Es posible que, en ese instante, Pajarito haya palidecido. Y que Tucho le haya dedicado una mirada furibunda.
La siguiente escala de la patota fue el night club de la calle Anchorena. Allí las “pupilas” de Camarotta proporcionaron su dirección. El tipo vivía en un departamentito de la calle Agüero, casi en la esquina con Santa Fe. De allí los policías también se fueron con las manos vacías.
Lo cierto es que desde entonces hubo en aquel barrio dos prófugos que jamás fueron atrapados por sus perseguidores.
¿Qué fue de la vida de cada protagonista?
Desde el alba de ese 1º de mayo flota allí un interrogante: ¿qué extraña pulsión habría empujado a un tipo como el Negro Camarotta hacia semejante acto de dignidad?

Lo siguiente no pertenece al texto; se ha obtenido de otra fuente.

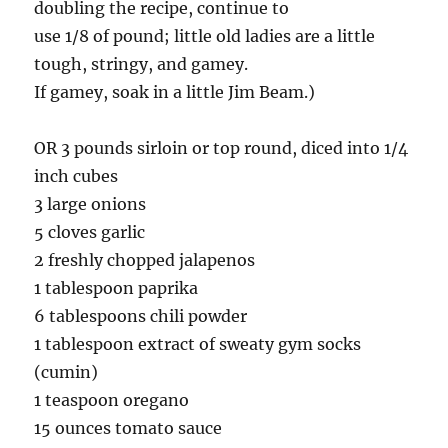
doubling the recipe, continue to
use 1/8 of pound; little old ladies are a little
tough, stringy, and gamey.
If gamey, soak in a little Jim Beam.)
OR 3 pounds sirloin or top round, diced into 1/4
inch cubes
3 large onions
5 cloves garlic
2 freshly chopped jalapenos
1 tablespoon paprika
6 tablespoons chili powder
1 tablespoon extract of sweaty gym socks
(cumin)
1 teaspoon oregano
15 ounces tomato sauce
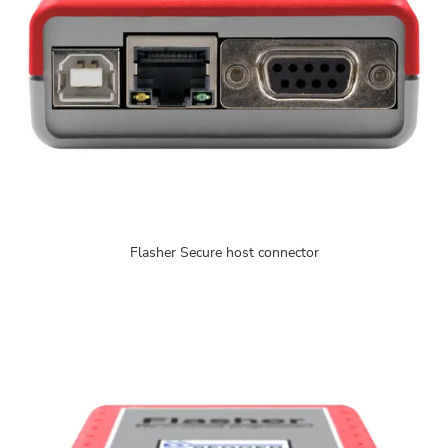
Flasher Secure host connector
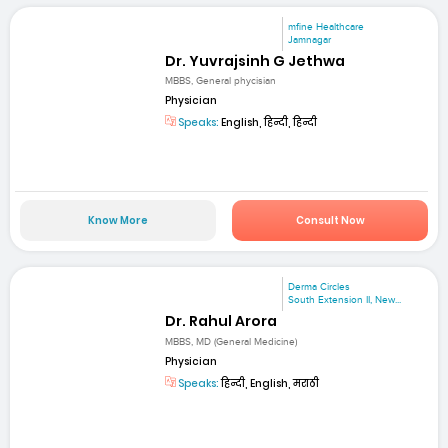
mfine Healthcare
Jamnagar
Dr. Yuvrajsinh G Jethwa
MBBS, General phycisian
Physician
Speaks:
English, हिन्दी, हिन्दी
Know More
Consult Now
Derma Circles
South Extension II, New...
Dr. Rahul Arora
MBBS, MD (General Medicine)
Physician
Speaks:
हिन्दी, English, मराठी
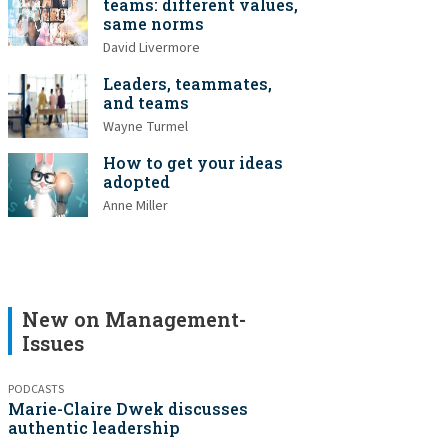
teams: different values,
same norms
David Livermore
Leaders, teammates,
and teams
Wayne Turmel
How to get your ideas
adopted
Anne Miller
New on Management-
Issues
PODCASTS
Marie-Claire Dwek discusses
authentic leadership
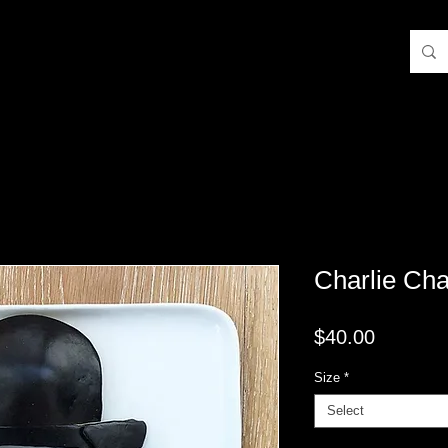
Charlie Cha
Price
$40.00
Size
*
Select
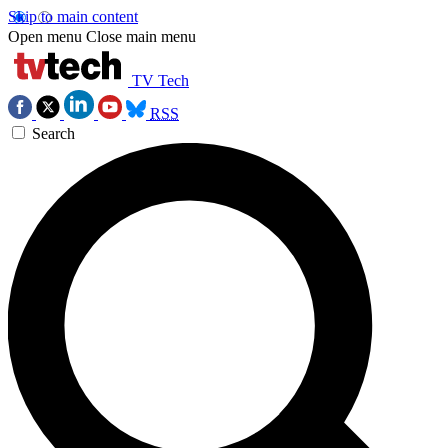
Skip to main content
Open menu
Close main menu
TV Tech
RSS
Search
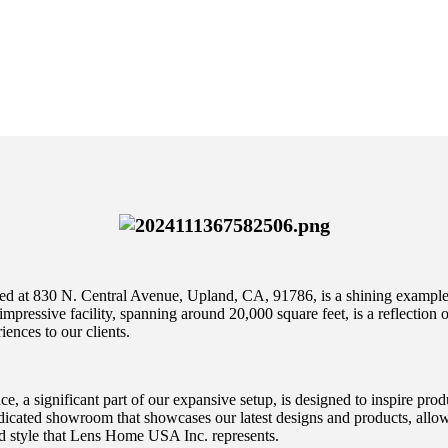
d at 830 N. Central Avenue, Upland, CA, 91786, is a shining example o
 impressive facility, spanning around 20,000 square feet, is a reflection
iences to our clients.
 a significant part of our expansive setup, is designed to inspire produ
dicated showroom that showcases our latest designs and products, allow
nd style that Lens Home USA Inc. represents.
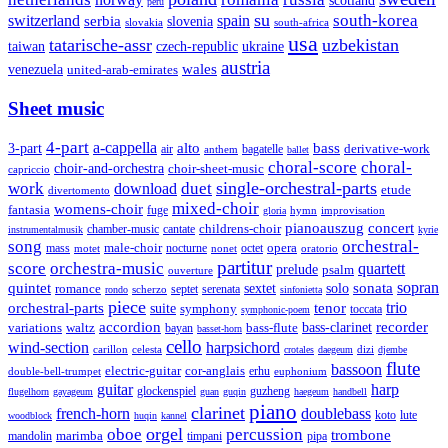
scotland
peru
su
south-korea
switzerland
serbia
spain
slovenia
slovakia
south-africa
usa
tatarische-assr
uzbekistan
taiwan
czech-republic
ukraine
austria
wales
venezuela
united-arab-emirates
Sheet music
4-part
a-cappella
3-part
alto
bass
air
bagatelle
derivative-work
anthem
ballet
choral-score
choral-
choir-and-orchestra
choir-sheet-music
capriccio
single-orchestral-parts
work
download
duet
etude
divertomento
mixed-choir
womens-choir
fantasia
fuge
hymn
improvisation
gloria
pianoauszug
concert
cantate
childrens-choir
chamber-music
instrumentalmusik
kyrie
song
orchestral-
opera
mass
male-choir
octet
motet
nocturne
nonet
oratorio
partitur
score
orchestra-music
quartett
prelude
psalm
ouverture
sonata
sopran
quintet
solo
romance
sextet
septet
serenata
scherzo
rondo
sinfonietta
piece
trio
orchestral-parts
suite
tenor
symphony
toccata
symphonic-poem
accordion
recorder
bass-clarinet
variations
bass-flute
waltz
bayan
basset-horn
cello
wind-section
harpsichord
celesta
dizi
carillon
crotales
daegeum
djembe
flute
bassoon
electric-guitar
cor-anglais
double-bell-trumpet
erhu
euphonium
guitar
harp
guzheng
glockenspiel
flugelhorn
gayageum
guan
guqin
haegeum
handbell
piano
clarinet
french-horn
doublebass
lute
koto
woodblock
huqin
kannel
orgel
oboe
percussion
trombone
marimba
timpani
pipa
mandolin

Un enigma que persiste, ya que de él nunca más se supo.
Luis Cantos fue asesinado a fines de 1982 en confusas circunstancias. A Carlos Libstron se lo vio trabajando de acomodador en un cine de la calle Lavalle en 1987. No se sabe si alguna vez fue juzgado por sus crímenes. Ambos figuran en los listados de la Conadep (legajo Nº 6157).
A don Rubén lo fulminó un infarto en 1984. Y al profesor Schiller lo mató una motocicleta dos años después.
La confitería Anchorena bajó definitivamente sus cortinas en 1987.
Alberto Centeno, quien fuera militante de la Juventud Peronista (JP), se exilió en México y, luego, en Suecia. Allí se recibió de médico. Actualmente tiene 65 años y sigue residiendo en Estocolmo.